[Page-level text extractions]
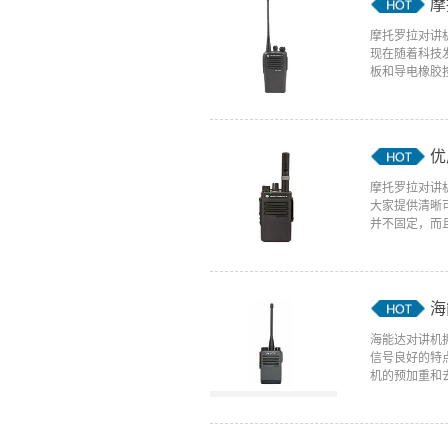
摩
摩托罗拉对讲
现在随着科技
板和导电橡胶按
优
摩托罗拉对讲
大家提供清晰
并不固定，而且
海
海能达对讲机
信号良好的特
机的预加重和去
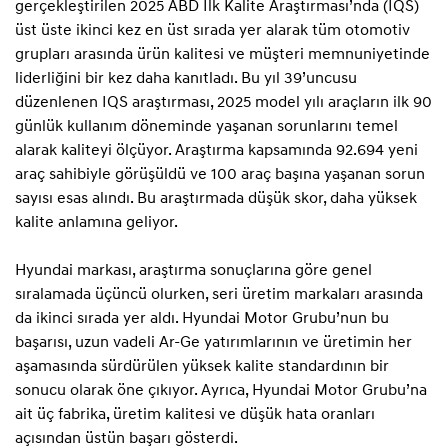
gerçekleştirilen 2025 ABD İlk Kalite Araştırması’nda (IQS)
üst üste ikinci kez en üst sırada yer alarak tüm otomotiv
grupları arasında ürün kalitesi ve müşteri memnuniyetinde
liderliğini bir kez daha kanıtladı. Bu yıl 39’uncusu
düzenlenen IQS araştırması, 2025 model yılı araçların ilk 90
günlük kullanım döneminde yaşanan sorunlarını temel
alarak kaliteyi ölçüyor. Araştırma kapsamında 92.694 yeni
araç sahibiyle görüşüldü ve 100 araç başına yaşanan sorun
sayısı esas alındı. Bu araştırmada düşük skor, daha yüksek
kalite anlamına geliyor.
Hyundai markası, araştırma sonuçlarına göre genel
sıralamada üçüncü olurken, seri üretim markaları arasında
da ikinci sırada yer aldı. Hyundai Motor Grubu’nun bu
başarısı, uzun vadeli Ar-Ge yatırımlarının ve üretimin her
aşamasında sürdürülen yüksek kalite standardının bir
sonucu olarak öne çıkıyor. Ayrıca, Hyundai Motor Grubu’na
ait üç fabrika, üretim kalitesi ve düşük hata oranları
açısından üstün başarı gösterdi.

_WHAT YOU HAVE TO DO_: From the first record above to the last, output each one exactly and omit the pictures.

_YOUR RESPONSE_:
摩
摩托罗拉对讲
现在随着科技
板和导电橡胶按
优
摩托罗拉对讲
大家提供清晰
并不固定，而且
海
海能达对讲机
信号良好的特
机的预加重和去
gerçekleştirilen 2025 ABD İlk Kalite Araştırması’nda (IQS)
üst üste ikinci kez en üst sırada yer alarak tüm otomotiv
grupları arasında ürün kalitesi ve müşteri memnuniyetinde
liderliğini bir kez daha kanıtladı. Bu yıl 39’uncusu
düzenlenen IQS araştırması, 2025 model yılı araçların ilk 90
günlük kullanım döneminde yaşanan sorunlarını temel
alarak kaliteyi ölçüyor. Araştırma kapsamında 92.694 yeni
araç sahibiyle görüşüldü ve 100 araç başına yaşanan sorun
sayısı esas alındı. Bu araştırmada düşük skor, daha yüksek
kalite anlamına geliyor.
Hyundai markası, araştırma sonuçlarına göre genel
sıralamada üçüncü olurken, seri üretim markaları arasında
da ikinci sırada yer aldı. Hyundai Motor Grubu’nun bu
başarısı, uzun vadeli Ar-Ge yatırımlarının ve üretimin her
aşamasında sürdürülen yüksek kalite standardının bir
sonucu olarak öne çıkıyor. Ayrıca, Hyundai Motor Grubu’na
ait üç fabrika, üretim kalitesi ve düşük hata oranları
açısından üstün başarı gösterdi.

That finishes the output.